Resumindo... lei contra jogos hentai ?? Hehuaheaueaue, pra q ?
P.S: Velho, não sei se vc lembra d mim, tinha conversado com vc algo sobre bioinformática uma vez lembra ? Pois é, soube hj que passei no mestrado da UnB, para trabalhar com bioinformática num grupo de Imunologia Molecular... =D
Massa né ?? Hehehehe...
ABraços
Re: Fabricar ou distribuir videogames ofensivos pode se ...
Eu achei valido este projeto.
É fácil ofender alguem ou uma instituição, o dificil é respeitá-la.
Só que como disse o amigo acima devia ser valido para todo o entretenimento entre estes a musica e os filmes.
Re: Fabricar ou distribuir videogames ofensivos pode se ...
De fato, pois em meio ao lícito, também há o que não convém. Entretanto, isso não é argumento para tornar ilícito o que não convier.
Quem (qual cultura, pensamento ou credo) iria decidir que determinada música nunca deveria ter sido composta (ou apenas tornada pública) ou que determinado roteiro (quem sabe apenas a edição ou uma atuação particular) atravessou a fronteira do inapropriado, rumo à ilegalidade?
Um jogo de vídeo satanista (com apologia a sacrifícios humanos e tortura, por exemplo) pode não convir, mas sob que argumento ele poderia ser considerado ilícito? (Corrupção da juventude?)

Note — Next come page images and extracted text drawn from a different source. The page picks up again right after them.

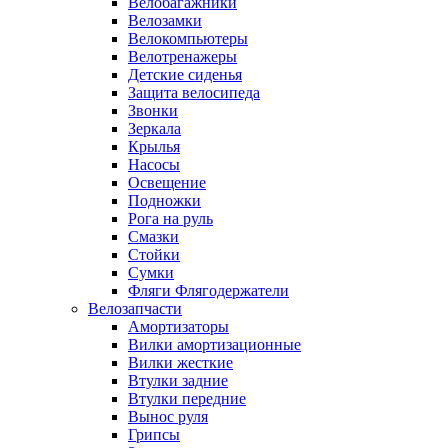
Велобагажники
Велозамки
Велокомпьютеры
Велотренажеры
Детские сиденья
Защита велосипеда
Звонки
Зеркала
Крылья
Насосы
Освещение
Подножки
Рога на руль
Смазки
Стойки
Сумки
Фляги Флягодержатели
Велозапчасти
Амортизаторы
Вилки амортизационные
Вилки жесткие
Втулки задние
Втулки передние
Вынос руля
Грипсы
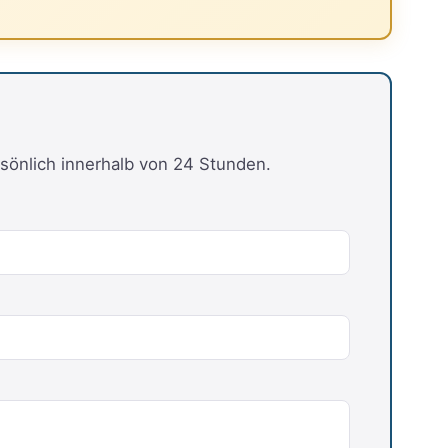
sönlich innerhalb von 24 Stunden.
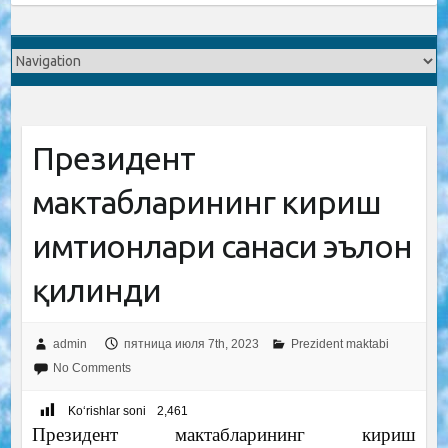
Президент
мактабларининг кириш
имтиҳонлари санаси эълон
қилинди
admin
пятница июля 7th, 2023
Prezident maktabi
No Comments
Ko‘rishlar soni
2,461
Президент мактабларининг кириш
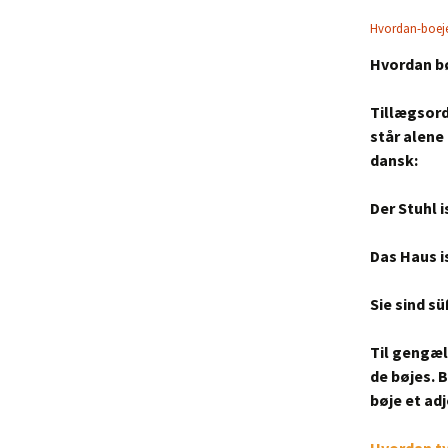
Download opgaver
Hvordan-boeje
Hvordan bø
Oversigter og øvelser
Tillægsord
står alen
dansk:
Der Stuhl 
Das Haus i
Sie sind sü
Til gengæld
de bøjes.
B
bøje et adj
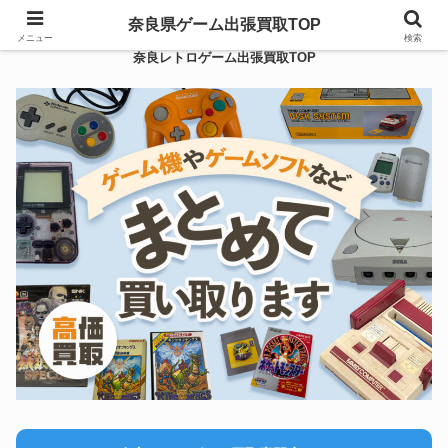
奈良県ゲーム出張買取TOP
メニュー
検索
奈良レトロゲーム出張買取TOP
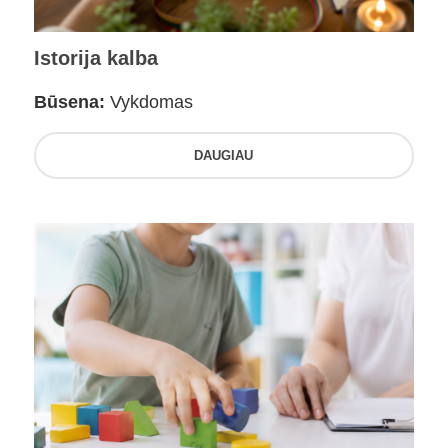
Istorija kalba
Būsena:
Vykdomas
DAUGIAU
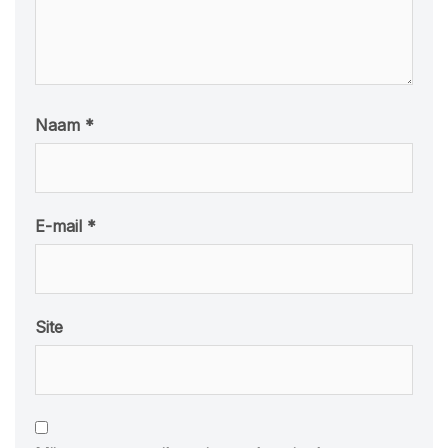
Naam
*
E-mail
*
Site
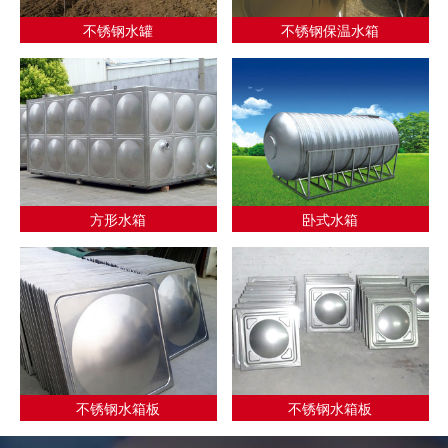
不锈钢水罐
不锈钢保温水箱
方形水箱
卧式水箱
不锈钢水箱板
不锈钢水箱板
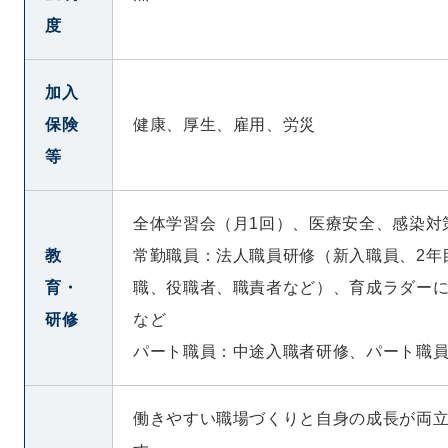
度
加入
保険
健康、厚生、雇用、労災
等
全体学習会（月1回）、医療安全、感染対
教
常勤職員：法人職員研修（新入職員、2年
育・
職、役職者、職責者など）、育成ラダー
研修
など
パート職員：中途入職者研修、パート職
働きやすい職場づくりと自身の成長が両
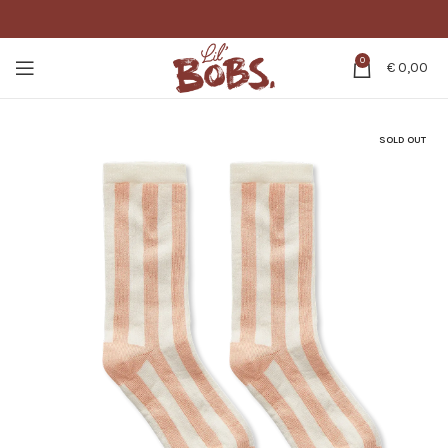
0
€
0,00
SOLD OUT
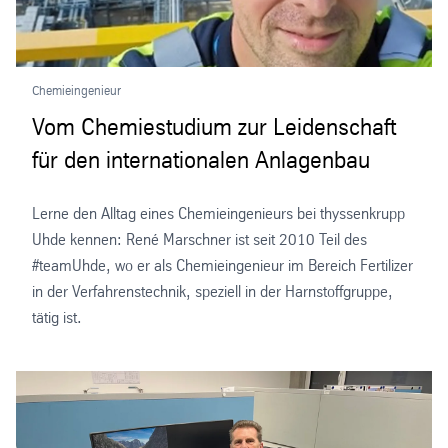
Chemieingenieur
Vom Chemiestudium zur Leidenschaft
für den internationalen Anlagenbau
Lerne den Alltag eines Chemieingenieurs bei thyssenkrupp
Uhde kennen: René Marschner ist seit 2010 Teil des
#teamUhde, wo er als Chemieingenieur im Bereich Fertilizer
in der Verfahrenstechnik, speziell in der Harnstoffgruppe,
tätig ist.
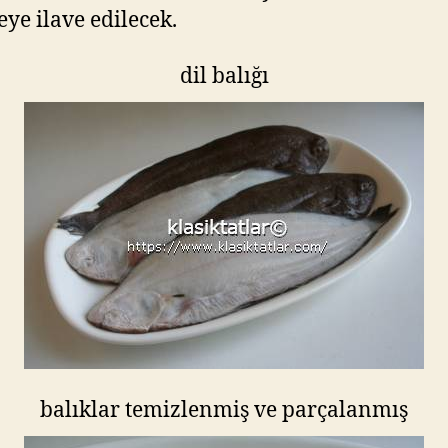
eye ilave edilecek.
dil balığı
balıklar temizlenmiş ve parçalanmış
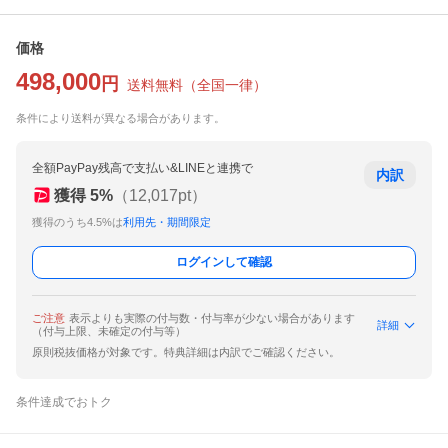
価格
498,000
円
送料無料
（
全国一律
）
条件により送料が異なる場合があります。
全額PayPay残高で支払い&LINEと連携で
内訳
獲得
5
%
（
12,017
pt）
獲得のうち4.5%は
利用先・期間限定
ログインして確認
ご注意
表示よりも実際の付与数・付与率が少ない場合があります
詳細
（付与上限、未確定の付与等）
原則税抜価格が対象です。特典詳細は内訳でご確認ください。
条件達成でおトク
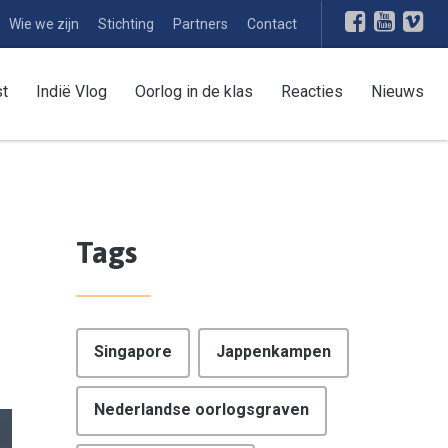
Wie we zijn
Stichting
Partners
Contact
st
Indië Vlog
Oorlog in de klas
Reacties
Nieuws
Tags
Singapore
Jappenkampen
Nederlandse oorlogsgraven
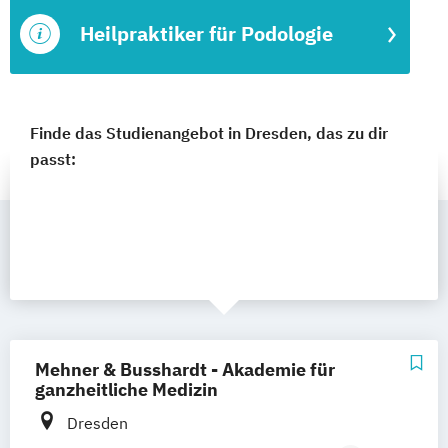
Heilpraktiker für Podologie
Finde das Studienangebot in Dresden, das zu dir
passt:
Mehner & Busshardt - Akademie für
ganzheitliche Medizin
Dresden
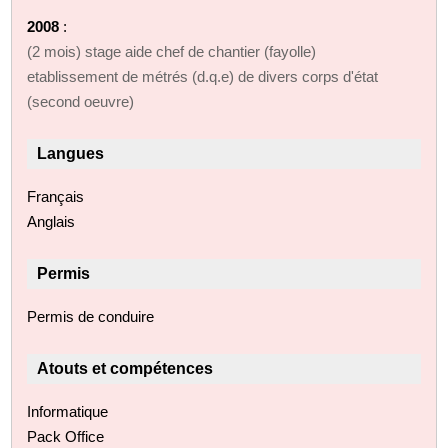
2008
:
(2 mois) stage aide chef de chantier (fayolle)
etablissement de métrés (d.q.e) de divers corps d'état
(second oeuvre)
Langues
Français
Anglais
Permis
Permis de conduire
Atouts et compétences
Informatique
Pack Office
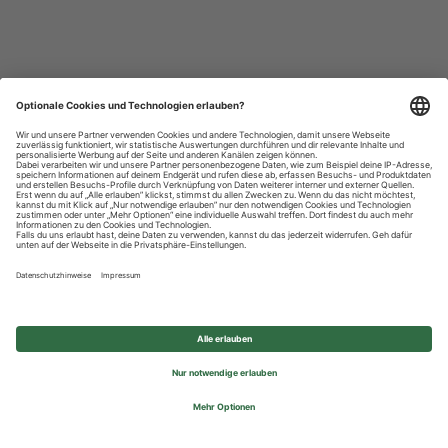
Datenschutzhinweise
Impressum
Privatsphäre-Einstellungen
© 2026 REWE Group - All rights reserved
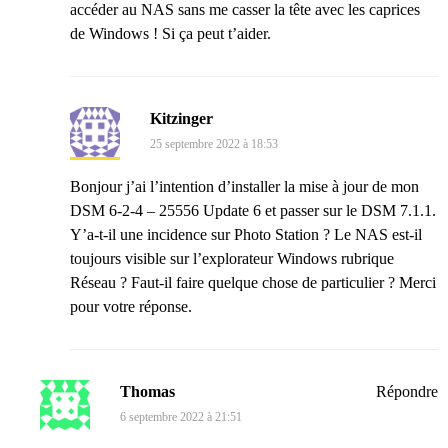
accéder au NAS sans me casser la tête avec les caprices
de Windows ! Si ça peut t’aider.
Kitzinger
25 septembre 2022 à 18:53
Bonjour j’ai l’intention d’installer la mise à jour de mon
DSM 6-2-4 – 25556 Update 6 et passer sur le DSM 7.1.1.
Y’a-t-il une incidence sur Photo Station ? Le NAS est-il
toujours visible sur l’explorateur Windows rubrique
Réseau ? Faut-il faire quelque chose de particulier ? Merci
pour votre réponse.
Thomas
Répondre
6 septembre 2022 à 21:51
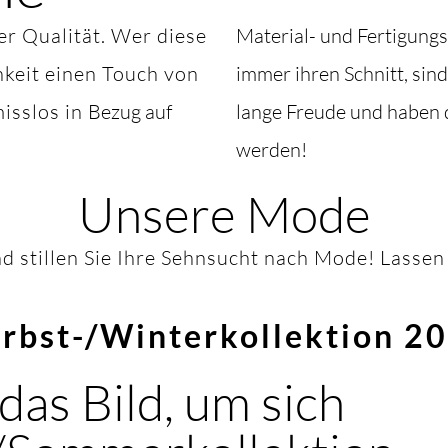
ter Qualität. Wer diese
Material- und Fertigungs
hkeit einen Touch von
immer ihren Schnitt, sin
isslos in
Bezug auf
lange Freude und haben d
werden!
Unsere Mode
d stillen Sie Ihre Sehnsucht nach Mode! Lassen 
rbst-/Winterkollektion 2
 das Bild, um sich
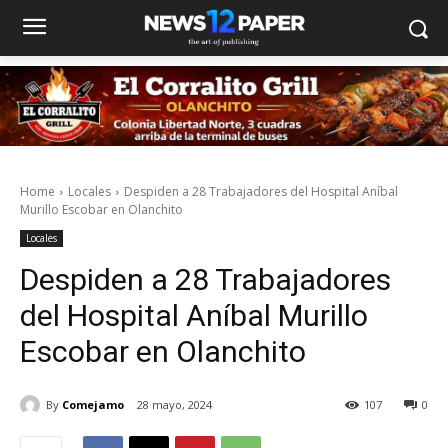
Home
Locales
Despiden a 28 Trabajadores del Hospital Aníbal
Murillo Escobar en Olanchito
Locales
Despiden a 28 Trabajadores
del Hospital Aníbal Murillo
Escobar en Olanchito
By
Comejamo
28 mayo, 2024
107
0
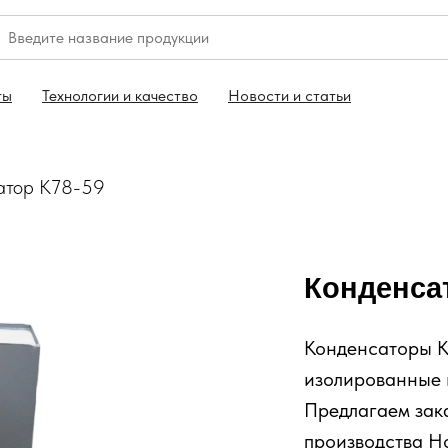
ты
Технологии и качество
Новости и статьи
атор К78-59
Конденсат
Конденсаторы К
изолированные 
Предлагаем зак
производства Н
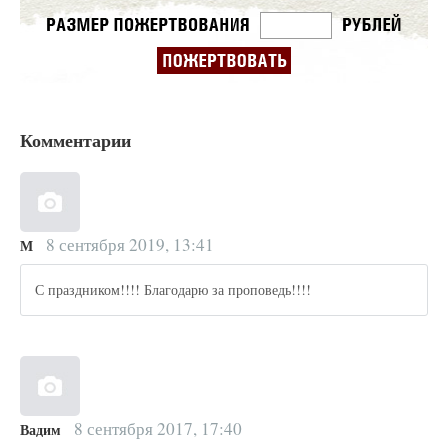
Комментарии
8 сентября 2019, 13:41
М
С праздником!!!! Благодарю за проповедь!!!!
8 сентября 2017, 17:40
Вадим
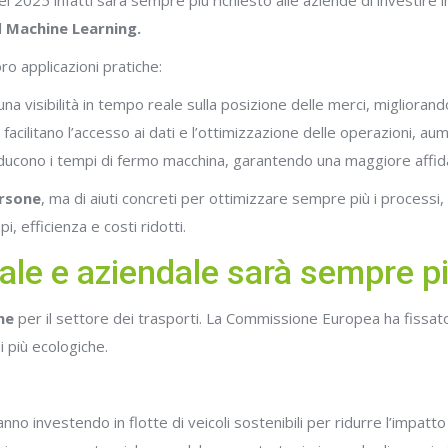
l 2025 infatti sarà sempre più richiesto alle aziende di investire
l
Machine Learning.
ro applicazioni pratiche:
na visibilità in tempo reale sulla posizione delle merci, migliorand
: facilitano l’accesso ai dati e l’ottimizzazione delle operazioni, a
riducono i tempi di fermo macchina, garantendo una maggiore affidab
ersone
, ma di aiuti concreti per ottimizzare sempre più i processi, 
i, efficienza e costi ridotti.
tale e aziendale sarà sempre pi
he
per il settore dei trasporti. La Commissione Europea ha fissa
 più ecologiche.
nno investendo in flotte di veicoli sostenibili per ridurre l’impatt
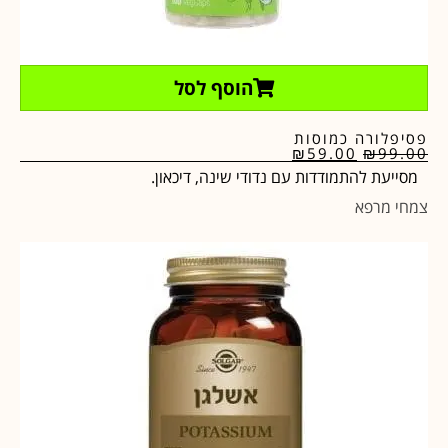
הוסף לסל
פסיפלורה כמוסות
₪
59.00
₪
99.00
מסייעת להתמודדות עם נדודי שינה, דיכאון.
צמחי מרפא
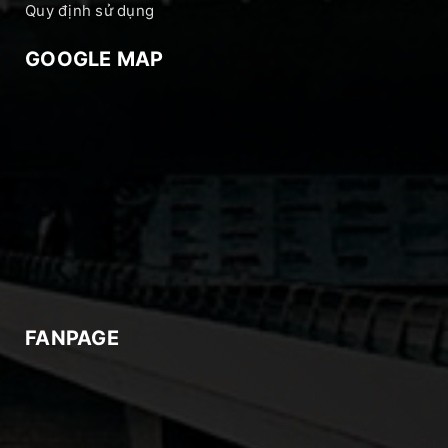
Quy định sử dụng
GOOGLE MAP
FANPAGE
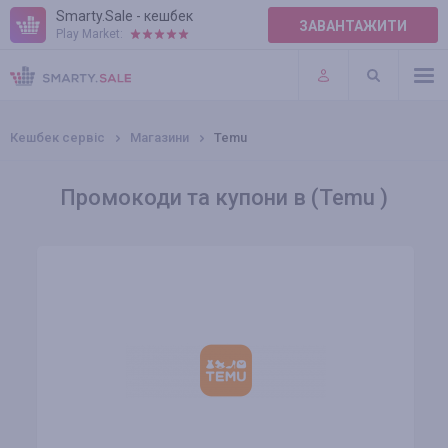
Smarty.Sale - кешбек
ЗАВАНТАЖИТИ
Play Market:
ПРАВИЛА
ПЛАГІНИ
Кешбек сервіс
Магазини
Temu
Промокоди та купони в (Temu )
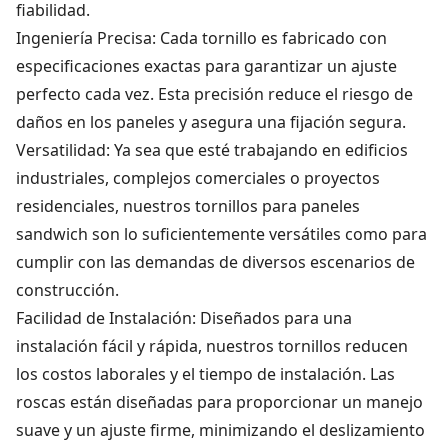
fiabilidad.
Ingeniería Precisa: Cada tornillo es fabricado con
especificaciones exactas para garantizar un ajuste
perfecto cada vez. Esta precisión reduce el riesgo de
daños en los paneles y asegura una fijación segura.
Versatilidad: Ya sea que esté trabajando en edificios
industriales, complejos comerciales o proyectos
residenciales, nuestros tornillos para paneles
sandwich son lo suficientemente versátiles como para
cumplir con las demandas de diversos escenarios de
construcción.
Facilidad de Instalación: Diseñados para una
instalación fácil y rápida, nuestros tornillos reducen
los costos laborales y el tiempo de instalación. Las
roscas están diseñadas para proporcionar un manejo
suave y un ajuste firme, minimizando el deslizamiento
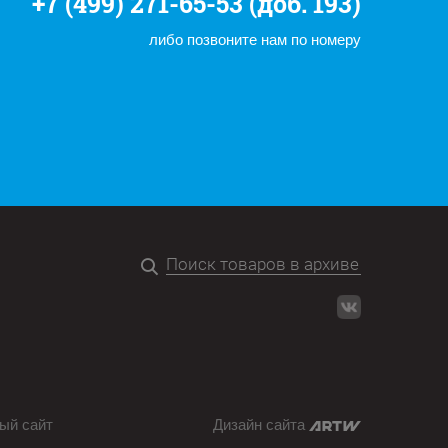
+7 (499) 271-65-53 (доб. 193)
либо позвоните нам по номеру
ый сайт
Дизайн сайта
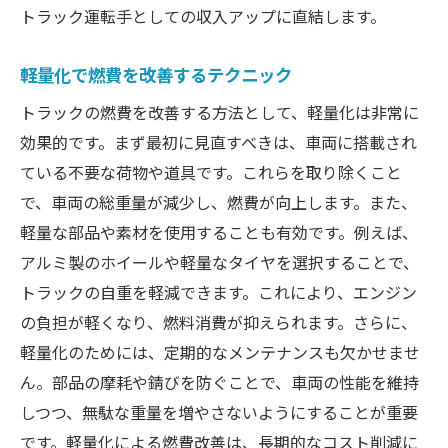
トラック運転手としての収入アップに直結します。
軽量化で燃費を改善するテクニック
トラックの燃費を改善する方法として、軽量化は非常に
効果的です。まず最初に見直すべきは、車両に搭載され
ている不要な荷物や道具です。これらを取り除くこと
で、車両の総重量が減少し、燃費が向上します。また、
軽量な部品や素材を使用することも有効です。例えば、
アルミ製のホイールや軽量なタイヤを選択することで、
トラックの自重を軽減できます。これにより、エンジン
の負担が軽くなり、燃料消費が抑えられます。さらに、
軽量化のためには、定期的なメンテナンスも欠かせませ
ん。部品の摩耗や錆びを防ぐことで、車両の性能を維持
しつつ、無駄な重量を増やさないようにすることが重要
です。軽量化による燃費改善は、長期的なコスト削減に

O livro "Minha Luta" de Adolf Hitler está disponível na forma de um aplicativo na App Store (com uma suástica em seu ícone). Quando a criação ou o acesso a uma obra, por mais inapropriada ou infeliz que ela seja, podem ser considerados ilegais? E quem será o árbitro dessa questão?
A liberdade de expressão (quiçá, de maneira mais geral ainda, a liberdade de discurso) é curiosamente um dos poucos princípios cuja proposição se baseia fundamentalmente na incapacidade (e consciência desta incapacidade) de sempre responder corretamente a perguntas como as que fiz acima.
Trata-se de um princípio baseado na consciência da ignorância.
Assim, no contexto do exposto acima, com todo o respeito aos legisladores, esse projeto foi aprovado por pessoas que pensam que sabem demais.
Re: Fabricar ou distribuir videogames ofensivos pode se ...
Nem sei o que escrever sobre isso... querem instituir a Censura de volta? Que coisa mais retrógrada.
Re: Fabricar ou distribuir videogames ofensivos pode se ...
Onde há ambiguidade há confusão
Re: Fabricar ou distribuir videogames ofensivos pode se ...
Onde há velhos acefalóides, há leis idiotas.
A indústria fonográfica e cinematográfica está ofendendo cada um desses temas, muito bem, obrigado, há décadas. Porque cargas d'água todos os problemas sociais acabam recebendo como forte culpado de influência os jogos eletrônicos? Como muitos falam, eu vou ser obrigado a repetir: Vergonha de ser brasileiro.